Mais bon, au fond, ça ne me dérange pas plus que ça que les gays marchent dans Paris. Mais qu'ils le fassent pour défendre leurs droits et non pour affirmer leur fierté. Il n'y a rien de plus con que la fierté d'être ce que l'on est sans jamais avoir décidé de l'être, ou sans avoir pu ne l'être plus si cela ne nous plait pas. C'est comme la fierté d'être Français chère à Besson et Sarko. Fierté mon cul ! Les seuls Français qui peuvent se dire fiers de l'être sont ceux qui le sont devenus par choix, autrement dit des étrangers de naissance.

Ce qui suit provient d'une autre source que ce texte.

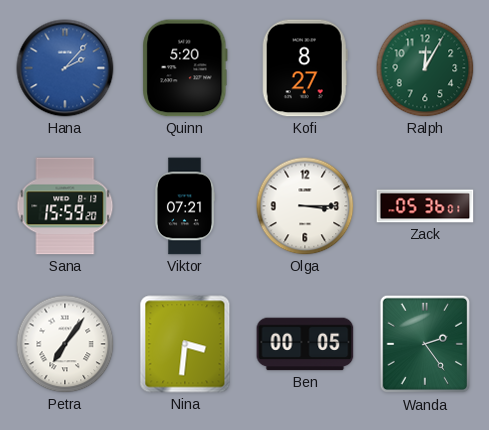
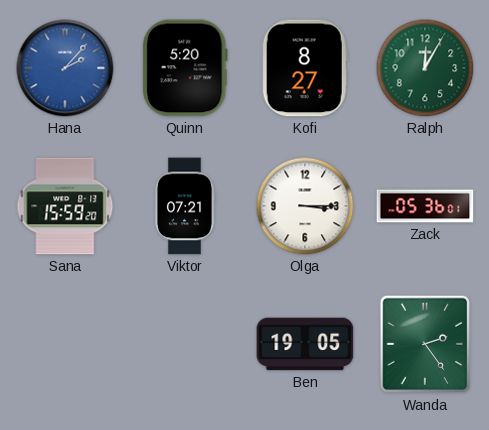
Petra: 7:06 -> none
Nina: 3:31 -> none
Ben: 00:05 -> 19:05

Une minorité qui se dit fière de ce qu'elle est autorise la majorité opposée à le dire aussi ‒ et quand les majorités commencent à proclamer leur fierté d'être ce qu'elles sont, on sait comment ça se termine !

Moi, ma seule fierté, c'est la fierté de marcher, d'avoir marché, d'avoir parcouru des milliers de kilomètres à pied sous toutes les latitudes, partout dans le monde, sous le soleil ou sous la pluie, à midi ou à minuit, il y a tout c'que vous voulez…

 


Reproduit avec l’aimable autorisation de l’auteur (27 juin 2010)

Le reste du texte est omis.